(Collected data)
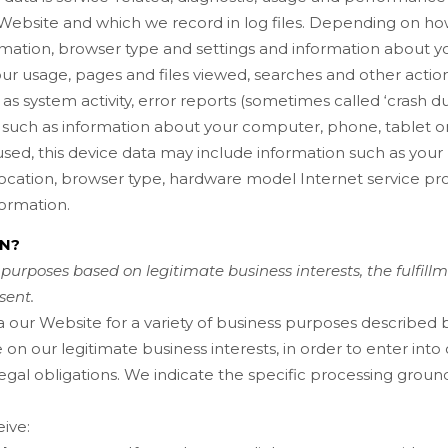
Website
and which we record in log files. Depending on how 
rmation, browser type and settings and information about you
ur usage, pages and files viewed, searches and other actio
 as system activity, error reports (sometimes called ‘crash 
such as information about your computer, phone, tablet or
sed, this device data may include information such as your 
location, browser type, hardware model Internet service pro
ormation.
ON?
purposes based on legitimate business interests, the fulfill
sent.
a our
Website
for a variety of business purposes described
 on our legitimate business interests, in order to enter into
egal obligations. We indicate the specific processing groun
ive:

■ What to work on ■
State the number of lines in the data that include the string "such", and add nothing else.

■ Solved exercise ■
2